How I automated Tableau dashboard testing

Tableau is a traditional BI tool. It is a collection of different views or visualization where each view showcases a different kind of data at the same time. It allows users to get a holistic view of all the data on one screen.

The crux of automating any Tableau dashboard test scenario is to extract data from UI and compare that with the data source (Eg: Database). Extracting data from Tableau dashboards using traditional UI automation tools such as Selenium or Cypress is very difficult because these dashboards are displayed as <canvas> elements in UI. And making them work with complex xpaths is not a feasible solution. On the other hand we have a few paid tools like Kinesis and BI Validator which can serve the purpose.

But I wanted a reliable, light weight and completely free alternative for all the above options. While searching for it, I stumbled upon Tableau’s Rest APIs. In this post we are going to discuss about extracting the data from these dashboards using Tableau’s REST APIs. These APIs give you simple access to the functionality behind Tableau data sources, projects, workbooks, site users, sites, flows,and more. In this approach we would need a little help from our Tableau development team.


Before going into the REST APIs, we should understand the internal architecture of the tableau dashboards. Each Tableau dashboard uses a workbook. Each workbook contains multiple sheets and views.
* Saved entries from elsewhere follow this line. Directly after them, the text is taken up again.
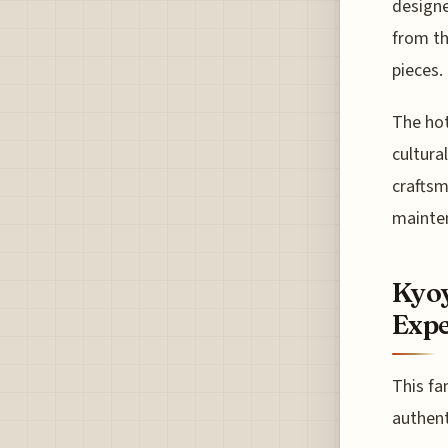
designe
from th
pieces.
The hot
cultura
craftsm
mainte
Kyoy
Expe
This fa
authent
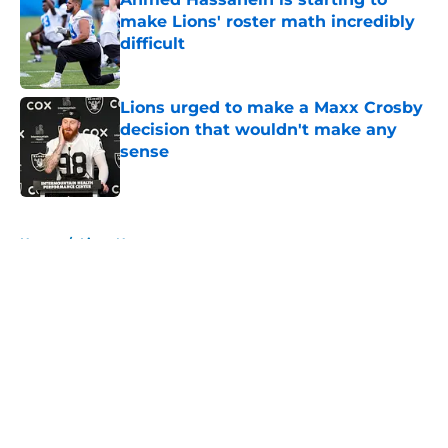
make Lions' roster math incredibly
difficult
Published by on Invalid Date
Lions urged to make a Maxx Crosby
decision that wouldn't make any
sense
Published by on Invalid Date
5 related articles loaded
Home
/
Lions News
About
Openings
Contact
Our 300+ Sites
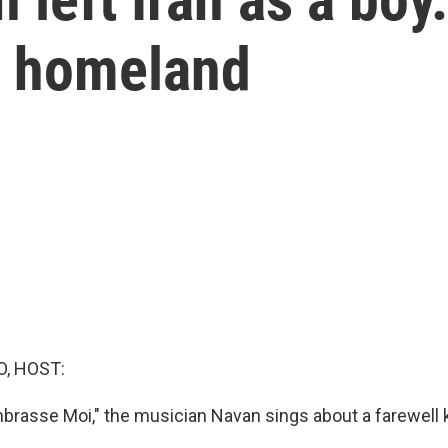
is homeland
O, HOST:
brasse Moi," the musician Navan sings about a farewell k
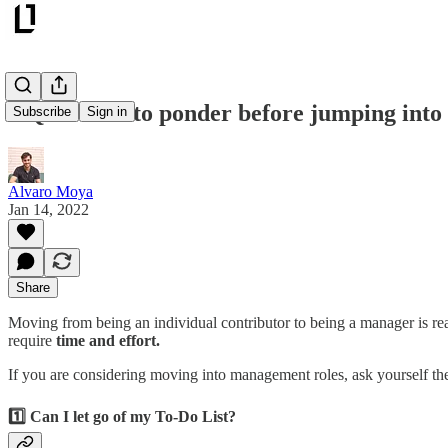
5 Questions to ponder before jumping int
Subscribe
Sign in
Alvaro Moya
Jan 14, 2022
Share
Moving from being an individual contributor to being a manager is re
require
time and effort.
If you are considering moving into management roles, ask yourself these
1️⃣ Can I let go of my To-Do List?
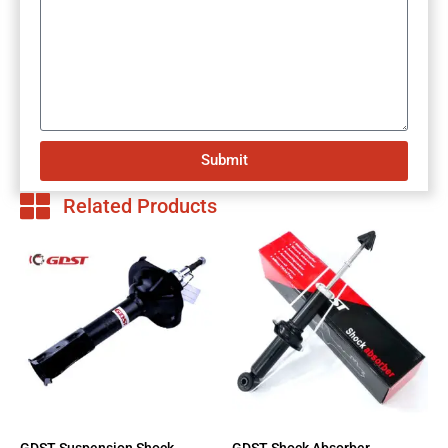
Submit
Related Products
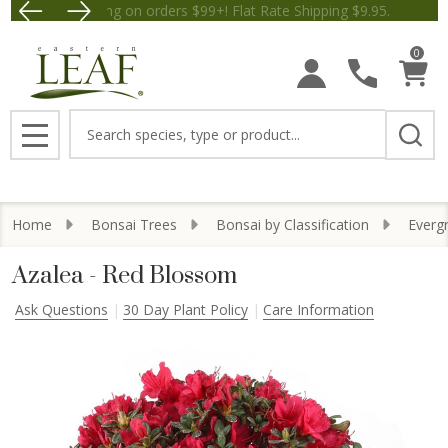
Free Shipping on orders $99+! Flat Rate Shipping $9.
Save $5 
0
Search
MENU
Home
Bonsai Trees
Bonsai by Classification
Everg
Azalea - Red Blossom
Ask Questions
30 Day Plant Policy
Care Information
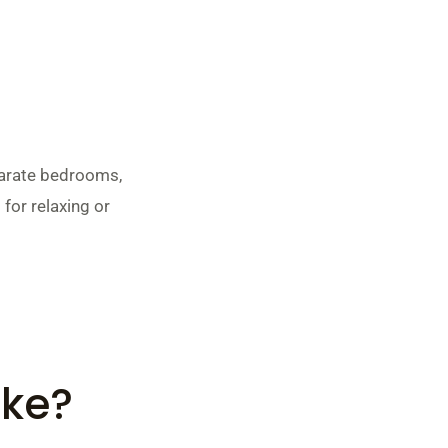
parate bedrooms,
 for relaxing or
ike?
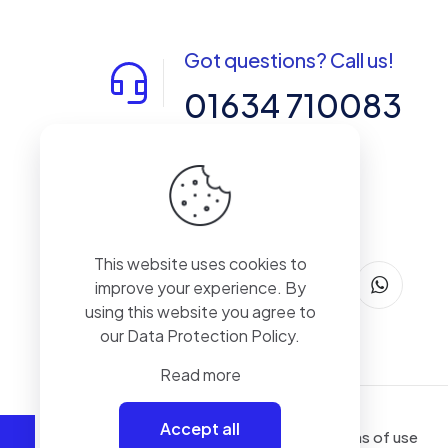
Got questions? Call us!
01634 710083
14-15 Northpoint, Enterprise Close,
Medway City Estate, Rochester, Kent,
ME2 4LX, United Kingdom
This website uses cookies to
improve your experience. By
using this website you agree to
our
Data Protection Policy
.
Read more
Accept all
Terms of use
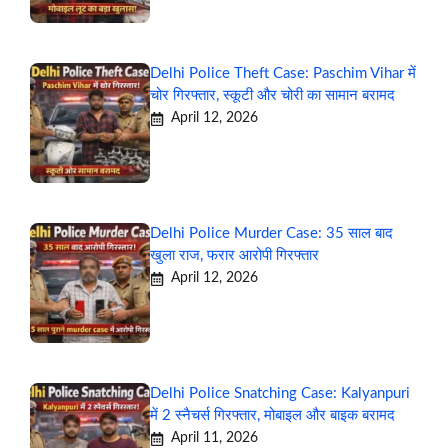
Delhi Police Theft Case: Paschim Vihar में
चोर गिरफ्तार, स्कूटी और चोरी का सामान बरामद
April 12, 2026
Delhi Police Murder Case: 35 साल बाद
खुला राज, फरार आरोपी गिरफ्तार
April 12, 2026
Delhi Police Snatching Case: Kalyanpuri
में 2 स्नैचर्स गिरफ्तार, मोबाइल और बाइक बरामद
April 11, 2026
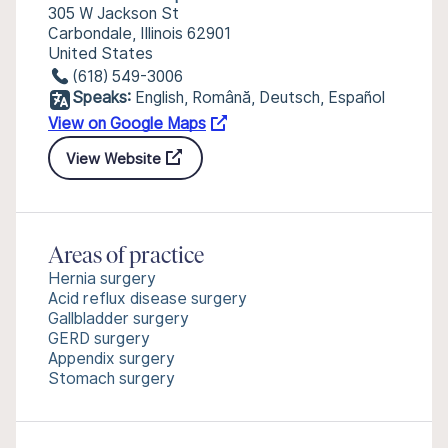
305 W Jackson St
Carbondale, Illinois 62901
United States
(618) 549-3006
Speaks:
English, Română, Deutsch, Español
View on Google Maps
View Website
Areas of practice
Hernia surgery
Acid reflux disease surgery
Gallbladder surgery
GERD surgery
Appendix surgery
Stomach surgery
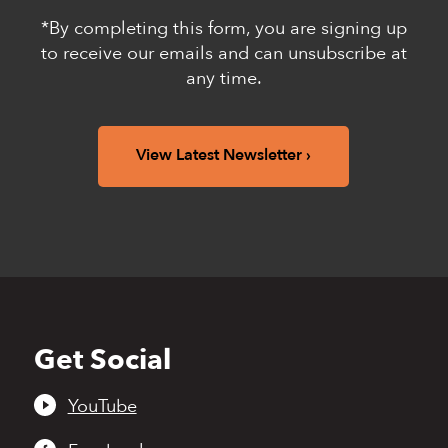
*By completing this form, you are signing up
to receive our emails and can unsubscribe at
any time.
View Latest Newsletter
Get Social
Back
to
top
YouTube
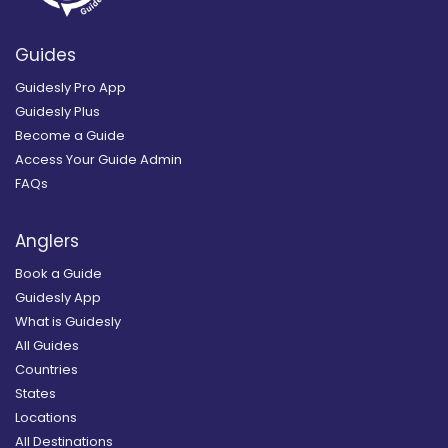
Guides
Guidesly Pro App
Guidesly Plus
Become a Guide
Access Your Guide Admin
FAQs
Anglers
Book a Guide
Guidesly App
What is Guidesly
All Guides
Countries
States
Locations
All Destinations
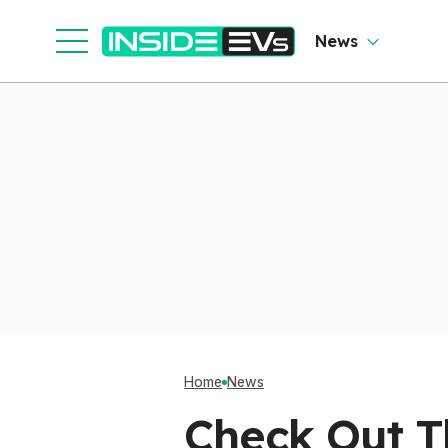
News
Home
News
Check Out Th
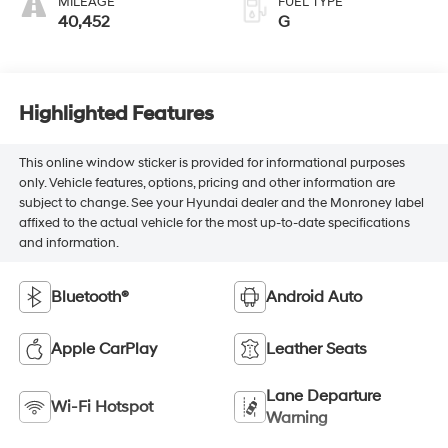
MILEAGE
FUEL TYPE
40,452
G
Highlighted Features
This online window sticker is provided for informational purposes
only. Vehicle features, options, pricing and other information are
subject to change. See your Hyundai dealer and the Monroney label
affixed to the actual vehicle for the most up-to-date specifications
and information.
Bluetooth®
Android Auto
Apple CarPlay
Leather Seats
Lane Departure
Wi-Fi Hotspot
Warning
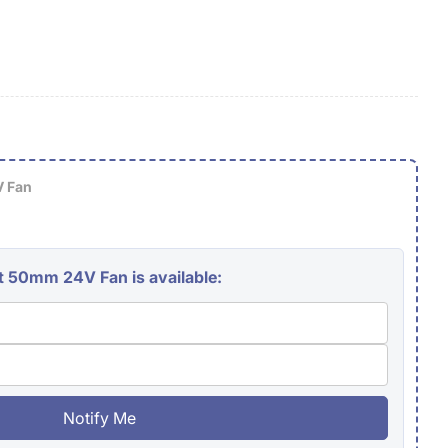
g
i
o
n
 Fan
 50mm 24V Fan is available:
Notify Me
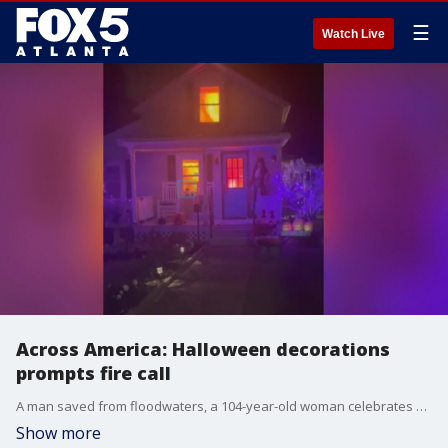
☰
Watch Live
Across America: Halloween decorations
prompts fire call
A man saved from floodwaters, a 104-year-old woman celebrates her birthday in a unique way, and Halloween decorations bring out the fire department.
Show more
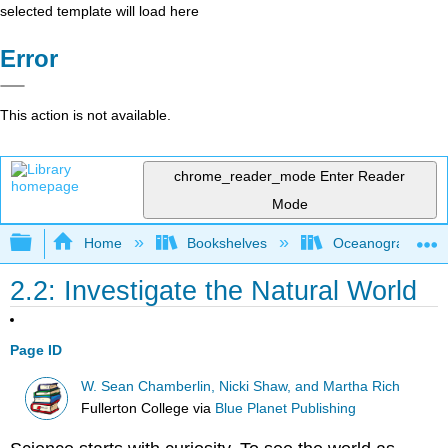
selected template will load here
Error
This action is not available.
chrome_reader_mode
Enter Reader
Mode
Expand/collapse global hierarchy
Home
Bookshelves
Oceanography
2.2: Investigate the Natural World
Page ID
W. Sean Chamberlin, Nicki Shaw, and Martha Rich
Fullerton College
via
Blue Planet Publishing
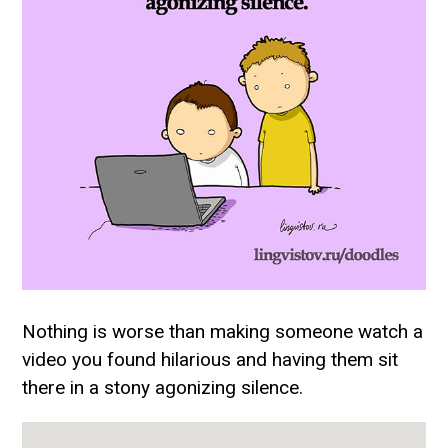
Nothing is worse than making someone watch a
video you found hilarious and having them sit
there in a stony agonizing silence.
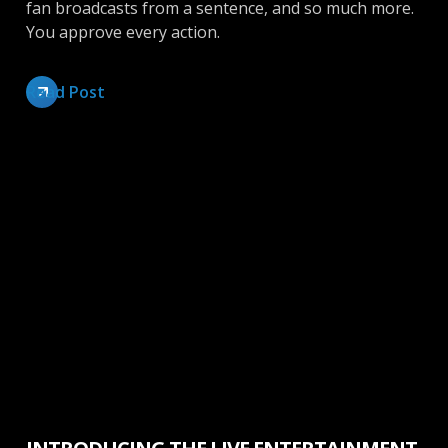
fan broadcasts from a sentence, and so much more.
You approve every action.
Read Post
News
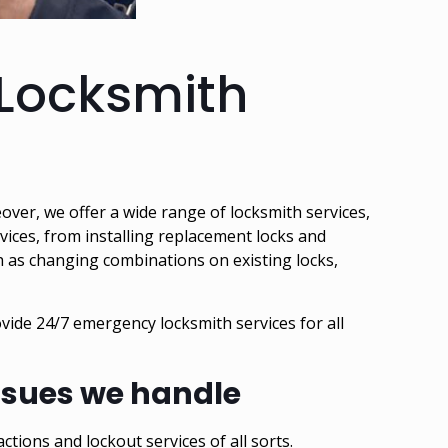
 Locksmith
eover, we offer a wide range of locksmith services,
rvices, from installing replacement locks and
h as changing combinations on existing locks,
ovide
24/7 emergency locksmith services
for all
issues we handle
actions and lockout services of all sorts.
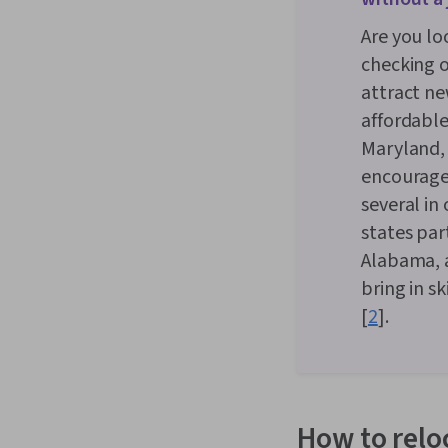
Are you lo
checking o
attract ne
affordable
Maryland, 
encourage 
several in
states par
Alabama, a
bring in s
[
2
].
How to relo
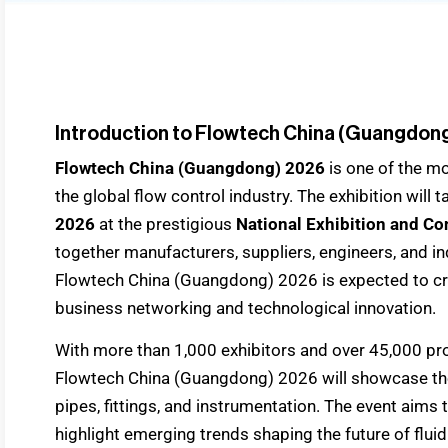
Introduction to Flowtech China (Guangdon
Flowtech China (Guangdong) 2026
is one of the m
the global flow control industry. The exhibition will
2026
at the prestigious
National Exhibition and Co
together manufacturers, suppliers, engineers, and i
Flowtech China (Guangdong) 2026 is expected to cre
business networking and technological innovation.
With more than 1,000 exhibitors and over 45,000 prof
Flowtech China (Guangdong) 2026 will showcase the
pipes, fittings, and instrumentation. The event aims
highlight emerging trends shaping the future of fl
A single dashboard component such as a bar chart/ pie chart is a combination of one or more views. So when you are trying to extract the data from a chart, you have to drill till the views.

Now lets get into the approach. Everything starts with the Sign-In API. Any Tableau Server REST API requires that you send a credentials token with each request. To get a token, you call Sign-In API and pass credentials of a valid user, either a Personal Access Token (PAT) or a username and password, along with the content URL (subpath) of the site you are signing in to. 


Once you have access to Tableau dashboard, you can set up your own PAT token. Check here for more details on this. Note the PAT token and substitute it in the below API.


Request Body:


{
"credentials": {
"personalAccessTokenName": "<MY_PAT_TOKEN_NAME>",
"personalAccessTokenSecret": "<MY_PAT_TOKEN_SECRET>",
"site": {
"contentUrl": "<CONTENT_URL>"
}
}
}

Parameters:

MY_PAT_TOKEN_NAME,MY_PAT_TOKEN_SECRET are the PAT token details that you create in the Tableau dashboard UI. By default CONTENT_URL is empty string ("") unless your Tableau team customizes the URL.

If you execute the API with all the required details, you will receive the response like below:

{
"credentials": {
"site": {
"id": "7668ddfd-sdfds-sdfds87-sdfdsds",
"contentUrl": "https://mydhashboatd.com"
},
"user": {
"id": "6746-sddf78sdfds-sad5763"
},
"token": "hjhjhdDSDghGHGghGH233jHhhjHJKKJ",
"estimatedTimeToExpiration": "234:18:27"
}
}
From the above response, we need site id, token for all the subsequent APIs.

At this point, you will need some information from your Tableau developers such as workbook_id. From the workbook_id, you can get all the views that are available using the below API. Make sure you pass in header “X-Tableau-Auth” with the token that received from above request.






GET:
http://my-server/api/<api-version>/sites/<site-id>/workbooks/<workbook_id>/views

Parameter Values:

api-version The version of the API to use, such as 3.15. 

site-id The ID of the site that we noted above.

Workbook_id The ID that you receive from your development team.


Request Body

None


Once you receive all the views, you need to work with your Tableau development team to identify the relation/mapping between each view and the corresponding dashboard component. For example a single pie chart may have more than one view. 


After identifying the views, you can get the data from each view using the below API. Make sure you pass in header “X-Tableau-Auth” with the token.


GET     http://my-server/api/<api-version>/sites/<site-id>/views/<view-id>/data

Parameter Values

api-version The version of the API to use, such as 3.15. 

site-id The ID of the site that contains the group.

view-id The ID of the view whose details are requested.


Request Body

None


Header
X-Tableau-Auth

This way you can easily retrieve the data from each dashboard view. This is just a single approach. But these REST APIs provide multiple options for us to receive the data otherwise could be very difficult to extract via UI.